The Sumit Bose Committee report on curbing mis-selling and rationalising distribution incentives in financial products had appeared in August 2015. Most people had given up hope that its recommendations would see the light of the day. However, at the recent meeting of the Financial Stability and Development Council (FSDC), chaired by the Finance Minister, implementation of its recommendations was discussed. Much of what the committee had recommended three years ago remains relevant even today.
Assess product suitability: The report emphasises that a financial product’s suitability must be assessed before it is sold to a client. “In India, products often get sold en masse. During the recent SIP (systematic investment plan) craze, everyone was sold an equity SIP without taking into account the client’s age, current financial status, risk-taking ability, and so on,” says Prithvi Haldea, founder and chairman of Prime Database, and a member of the Sumit Bose Committee.
Regulate by function, not form: The crux of the committee’s recommendations, said another member of the Bose Committee who wished to stay anonymous, is that a financial product’s function should determine who regulates it, and not its form. The thought within the committee was that until a unified regulator is formed, the rule of the lead regulator should prevail. Ulips, for instance, should remain under the Insurance Regulatory and Development Authority of India (IRDAI) but the rules around its investment part should be the Securities and Exchange Board of India’s (Sebi) rules for funds. The Pension Fund Regulatory and Development Authority’s (PFRDA) rules should apply to all pension plans, and so on.
Multiplicity of regulators leads to varying levels of regulatory oversight. Cost structures also vary. “Parity of commission structures across financial products is a big issue today.
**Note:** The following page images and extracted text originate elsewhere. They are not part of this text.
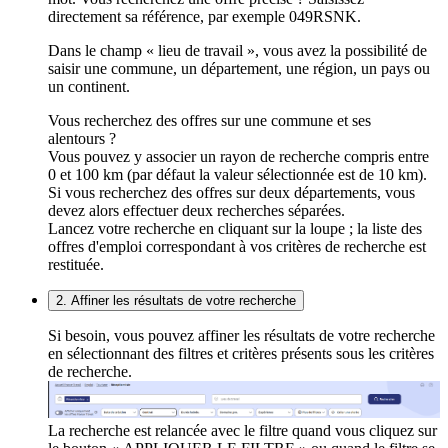
directement sa référence, par exemple 049RSNK.
Dans le champ « lieu de travail », vous avez la possibilité de
saisir une commune, un département, une région, un pays ou
un continent.
Vous recherchez des offres sur une commune et ses
alentours ?
Vous pouvez y associer un rayon de recherche compris entre
0 et 100 km (par défaut la valeur sélectionnée est de 10 km).
Si vous recherchez des offres sur deux départements, vous
devez alors effectuer deux recherches séparées.
Lancez votre recherche en cliquant sur la loupe ; la liste des
offres d'emploi correspondant à vos critères de recherche est
restituée.
2. Affiner les résultats de votre recherche
Si besoin, vous pouvez affiner les résultats de votre recherche
en sélectionnant des filtres et critères présents sous les critères
de recherche.
La recherche est relancée avec le filtre quand vous cliquez sur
If a distributor feels that mutual funds are not lucrative enough, he will start selling insurance products because they offer higher commissions, even if they may not be suitable for all clients,” says Kaustubh Belapurkar, director-manager research, Morningstar Investment Adviser India. “Once you have regulation by function, many of these problems will get taken care of,” says the committee member mentioned earlier.
Move from upfront to trail commission: The committee favoured shifting the incentive structure for sellers from upfront to a trail commission model. An upfront commission should only be paid for pure insurance products, or for the insurance portion of bundled products, since selling insurance requires a lot of effort. In the case of pure investment products, or the investment portion of bundled products, sellers should be compensated via a trail commission. Sebi recently moved mutual fund sellers to a trail commission model.
Higher upfront commissions increase the probability of mis-selling. “Sellers push products having higher upfront commissions, irrespective of their suitability. They take their commissions and run, and are not bothered about whether investors stay with the product for long,” says Deepesh Raghaw, founder, PersonalFinancePlan.in, a Sebi-registered investment advisor (RIA). Adds Haldea: “With a trail commission model, the seller has an incentive to sell a suitable product so that the customer stays with him, and both benefit over the long term.”
Steer clear of mis-selling by banks: The committee also took note of a form of mis-selling where the seller does not reveal the full array of products to the buyer, and instead pushes him to buy from a limited set of products. The report contains data which shows that a high concentration of the mutual funds sold by banks belong to the fund house from the same group.
Today, bank employees are set aggressive targets. Their level of training in financial products is limited. “There is also a high level of churn among relationship managers. You may deal with one today and he could be gone tomorrow. Such a person has a greater propensity to mis-sell than someone like a financial advisor, who has to live and work in the same community for his lifetime, or one who depends on advice-based fee,” says Vishal Dhawan, chief financial planner, Plan Ahead Wealth Advisors.
Improve transparency of traditional products: The Bose Committee report makes a case for making traditional products (moneyback, endowment, etc) more transparent. “In a bank deposit, you know that you will get a 6-7 per cent return on the amount you have invested. In a traditional product, to calculate the internal rate of return requires a level of ability that most retail investors may not have,” says Dhawan. The rules governing early surrender of these policies are also not investor friendly.
R M Vishakha, MD & CEO, IndiaFirst Life Insurance, however, argues that traditional products remain relevant. “The returns that traditional plans offer should be looked at in conjunction with the fact that they give guaranteed returns. If there is a shortfall, it is made good by the shareholder’s capital. And these products do not have a call option,” she says.